Any discussion of mass murder in Europe should come with the mention that Europe has seen several genocides perpetrated by governments against unarmed victims — most notably the Holocaust and, more recently, the Srebrenica massacre in eastern Bosnia and Herzegovina in 1995. Anytime an opponent brings up Europe in a debate, he or she is inviting a discussion of how gun control enables rather than suppresses mass murder.

Faulty Statistics

The term “gun crime” should always stand out to you. That tells you that the person or organization using this term is intentionally excluding any other type of crime, as if being bludgeoned to death is somehow preferable to being shot. Everytown for Gun Safety touts, “The U.S. gun homicide rate is 25 times higher than that of other high-income countries,” without ever identifying which high-income countries were selected for comparison or how their overall homicide rates compare to America’s. In a debate, you should always stop your counterpart cold when he or she mentions “gun crime” instead of the homicide rate.1

The term “gun deaths” tells you that those using it are intentionally including suicide and accidental deaths to inflate their numbers.
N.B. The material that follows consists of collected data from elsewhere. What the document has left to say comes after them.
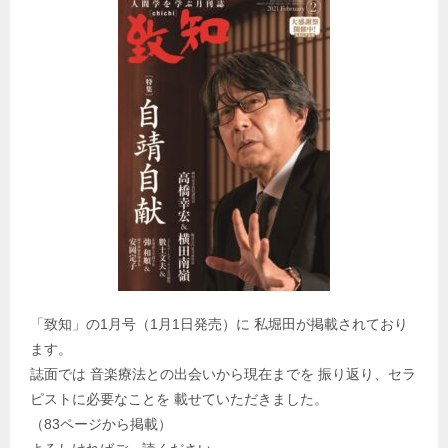
「致知」の1月号（1月1日発売）に 私堀田が掲載されており
ます。
誌面では 音楽療法との出会いから現在までを 振り返り、セラ
ピストに必要なことを 載せていただきました。
（83ページから掲載）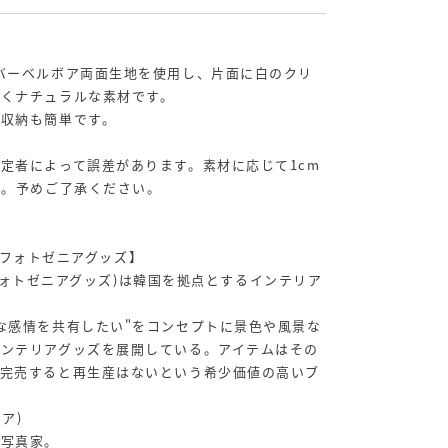
バーベルボア両面生地を使用し、片面に白のクリ
かくナチュラルな素材です。
て収納も簡単です。
定者によって誤差があります。素材に応じて1cm
す。予めご了承ください。
DS/フォトゼニアグッズ】
S(フォトゼニアグッズ)は韓国を拠点とするインテリア
な感情を共有したい"をコンセプトに景色や風景な
インテリアグッズを展開している。アイテムはその
、完売すると再生産はないという希少価値の高いブ
ニア)
る写真家。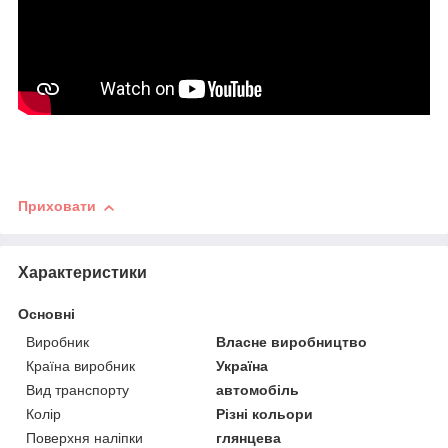
Приховати
Характеристики
Основні
Виробник
Власне виробництво
Країна виробник
Україна
Вид транспорту
автомобіль
Колір
Різні кольори
Поверхня наліпки
глянцева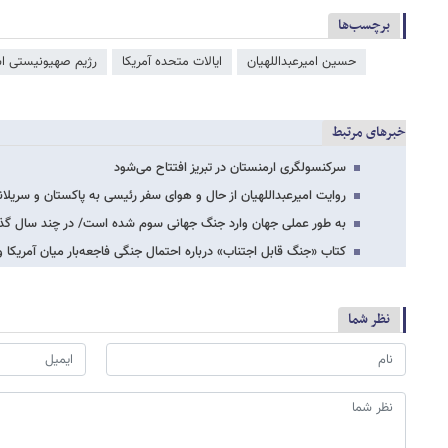
برچسب‌ها
حسین امیرعبداللهیان
ایالات متحده آمریکا
رژیم صهیونیستی اس
خبرهای مرتبط
سرکنسولگری ارمنستان در تبریز افتتاح می‌شود
روایت امیرعبداللهیان از حال و هوای سفر رئیسی به پاکستان و سریلان
به طور عملی جهان وارد جنگ جهانی سوم شده است/ در چند سال گذش
کتاب «جنگ قابل اجتناب» درباره احتمال جنگی فاجعه‌بار میان آمریکا
نظر شما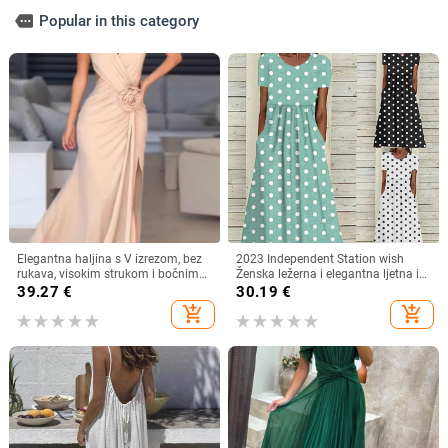
more
Popular in this category
Elegantna haljina s V izrezom, bez
2023 Independent Station wish
rukava, visokim strukom i bočnim
Ženska ležerna i elegantna ljetna i
prorezom, od poliestera s
jesenska nova haljina s printom i
39.27
€
30.19
€
elastanom
točkicama, okruglim izrezom,
add_shopping_cart
add_shopping_cart
kratkih rukava i strukom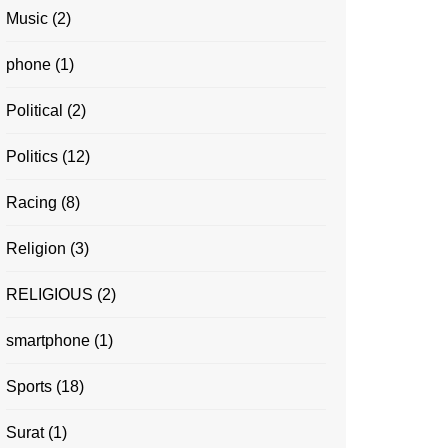
Music
(2)
phone
(1)
Political
(2)
Politics
(12)
Racing
(8)
Religion
(3)
RELIGIOUS
(2)
smartphone
(1)
Sports
(18)
Surat
(1)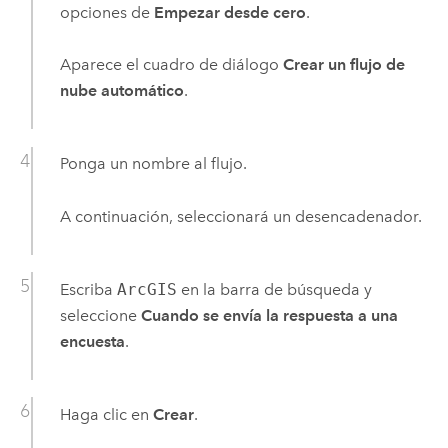
opciones de
Empezar desde cero
.
Aparece el cuadro de diálogo
Crear un flujo de
nube automático
.
Ponga un nombre al flujo.
A continuación, seleccionará un desencadenador.
Escriba
ArcGIS
en la barra de búsqueda y
seleccione
Cuando se envía la respuesta a una
encuesta
.
Haga clic en
Crear
.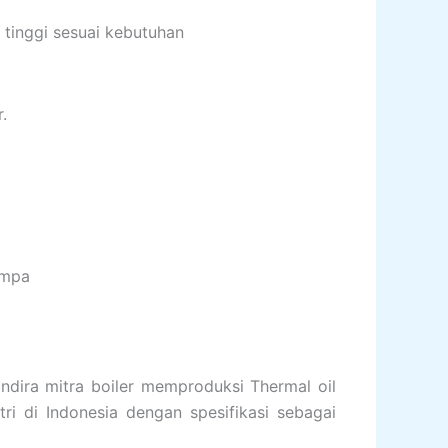
tinggi sesuai kebutuhan
.
ompa
ndira mitra boiler memproduksi Thermal oil
ri di Indonesia dengan spesifikasi sebagai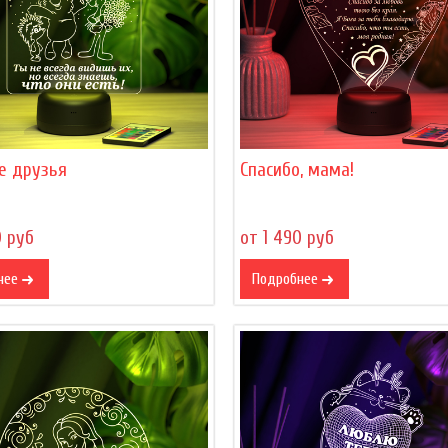
е друзья
Спасибо, мама!
0 руб
от 1 490 руб
нее
Подробнее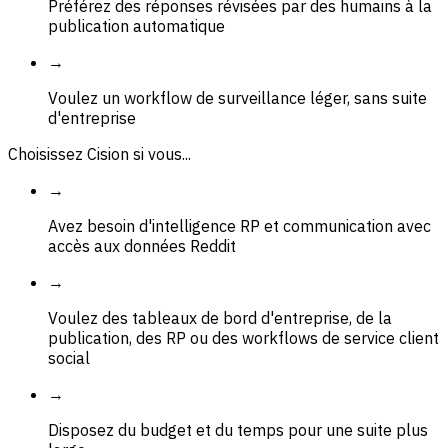
Préférez des réponses révisées par des humains à la
publication automatique
→
Voulez un workflow de surveillance léger, sans suite
d'entreprise
Choisissez Cision si vous...
→
Avez besoin d'intelligence RP et communication avec
accès aux données Reddit
→
Voulez des tableaux de bord d'entreprise, de la
publication, des RP ou des workflows de service client
social
→
Disposez du budget et du temps pour une suite plus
While tragic and worthy of discussion, suicides and accidents are separate and distinct issues in public-safety policy. The American suicide rate (as of 2018) is 14.2 per 100,000 people. The most recent statistics available from Europe suggest we rank a little better than France and worse than the United Kingdom, and there is little evidence to suggest that U.S. gun laws substantially impact our numbers.

Gun-control advocates may cite statistics that indicate access to a gun makes the impulse to commit suicide easier to effectively act on, and that may be true. But if it were as strongly correlated as they suggest, our suicide rate would grossly exceed strictly gun-controlled countries such as Japan, South Korea, Australia and the United Kingdom, which isn’t factual. There are other factors in play.2

We’re Not Europe

Comparison to Europe is a rhetorical tactic that anti-gunners use to blame and shame gun owners and to obfuscate the weaknesses in their statistical arguments. Don’t fall for it. Europe makes some great pastries, cars and even guns — and its policies may suit them well. But Europe is not a good model for American gun laws.